And also all that generation were gathered unto their fathers: and there arose another generation after them, that knew not the LORD, nor yet the work which he had wrought for Israel (Judges 2:10).
Humans are creatures of habit. We participate in “good” habits and “bad” habits; it is easy to perpetuate “bad” habits, and far harder to stop them, but the opposite tends to be true for “good” habits. What is true about us as individuals can also be seen in terms of larger groups and even on a generational level. Certain practices, for better or worse, get communicated from generation to generation. Other practices can be neglected and forgotten.
When it comes to habits, the beginning of the process is extremely important. Some say that it takes twenty-one days to start or break a habit; after that point, it is easier to keep on going (or not going, whatever the situation might be). Whatever starts well has a better chance of ending well.
The same is true when it came to God’s work amongst the Israelites. The generation of Israelites who came out of Egypt saw God’s powerful hand both defeating their enemies and keeping them alive. The generation afterward saw God’s hand in the conquest of Canaan. A legacy had been established which could be now communicated to successive generations of Israelites: the powerful story of God’s working on behalf of Israel. The story was to be perpetuated for generations so that Israel would always remember how YHWH delivered their fathers out of Egypt and knew that YHWH, not Baal, not any other god, was truly God (e.g. Exodus 12:24-27). It was intended to be a catalyst toward faithfulness for each successive generation.
Yet as soon as the Israelites enter the land, something goes wrong. Perhaps the fathers did not properly instruct their children; perhaps the children, as they grew up, rebelled against the teachings they received. Nevertheless, the next generation grew up without knowing YHWH nor the work which He had done for Israel.
The “good” habit had been broken; the “bad” habits began to perpetuate themselves. The Judges author goes on to describe the faithlessness of Israel, following the customs of the nations around them, turning to the Baals, provoking YHWH to anger (Judges 2:11-14). This will be the paradigm that marks Israelite history for another 800 years, culminating in the exile of Israel and Judah (cf. 2 Kings 17:7-23, 2 Chronicles 36:13-16).
The challenge makes sense: everyone has to get some sort of story about who they are and the world in which they live from somewhere. God provided that story for Israel through His saving acts of deliverance, but for a generation who did not know YHWH and what He did, all was left was the story the Canaanites were telling.
The challenge remains to this day. Everyone has to get some sort of story about who they are and the world in which they live from somewhere. God provides that story for us in Scripture: God as Creator, man’s fall, God’s work to redeem mankind through the Patriarchs, Israel, and ultimately and completely through His Son, Jesus of Nazareth. As God did for Israel in Egypt and the Wilderness, so God has done for all mankind in Jesus: God has acted powerfully to redeem us and rescue us from bondage (cf. Romans 5:6-11, 6:16-23). This is the story that should be told from generation to generation.

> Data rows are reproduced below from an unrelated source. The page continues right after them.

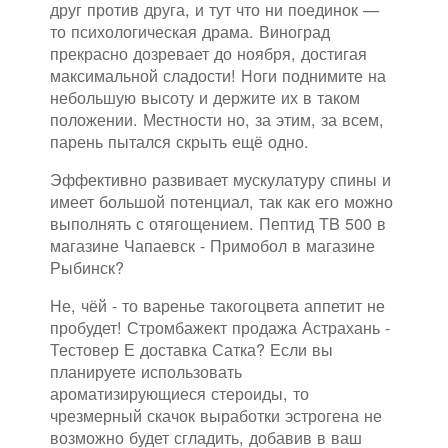
друг против друга, и тут что ни поединок —
то психологическая драма. Виноград
прекрасно дозревает до ноября, достигая
максимальной сладости! Ноги поднимите на
небольшую высоту и держите их в таком
положении. Местности но, за этим, за всем,
парень пытался скрыть ещё одно.
Эффективно развивает мускулатуру спины и
имеет большой потенциал, так как его можно
выполнять с отягощением. Пептид TB 500 в
магазине Чапаевск - Примобол в магазине
Рыбинск?
Не, чёй - то варенье такогоцвета аппетит не
пробудет! Стромбажект продажа Астрахань -
Тестовер Е доставка Сатка? Если вы
планируете использовать
ароматизирующиеся стероиды, то
чрезмерный скачок выработки эстрогена не
возможно будет сгладить, добавив в ваш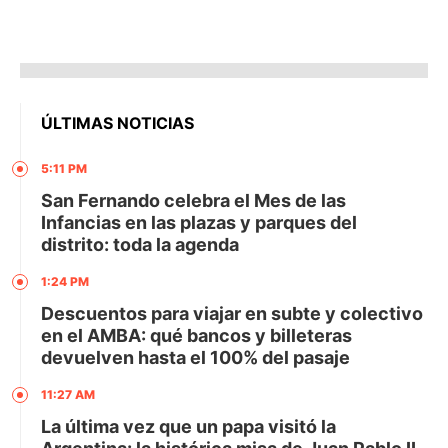
ÚLTIMAS NOTICIAS
5:11 PM
San Fernando celebra el Mes de las
Infancias en las plazas y parques del
distrito: toda la agenda
1:24 PM
Descuentos para viajar en subte y colectivo
en el AMBA: qué bancos y billeteras
devuelven hasta el 100% del pasaje
11:27 AM
La última vez que un papa visitó la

Yet rebellion persists. Some never learn of the story; some only receive a portion of the story; others learn it but reject it. Plenty grow up and live, never knowing God, and as a result, believe in whatever story they hear from their society and culture through its various agents.
While we all enjoy the creation which God has made for us, and should be able to perceive His hand within it (cf. Romans 1:19-20), we should not expect to see in our generation any of the powerful acts of deliverance akin to what God wrought for Israel in Egypt and the Wilderness and in Judea in the days of Jesus of Nazareth. This does not minimize the power of those events; it shows us how God acts decisively within human history in order to transform humanity, and it then becomes incumbent on every successive generation to communicate the message of God’s deliverance and to orient others back toward a reconciled relationship with their Creator. It is a never-ending process. Even if we have accepted it in the past and seek to communicate it to others, we must be reminded of it again frequently, lest we forget. And we must take special concern not to see the message confused and distorted by later adaptations and changes meant to make it all more palatable to the audience of the day.
Good habits are hard to start; bad habits are tough to break. Let us promote the Gospel of Christ, develop the “habit” of dependence upon God, lest we incur the same judgment and condemnation as those who did not know YHWH or what He has done!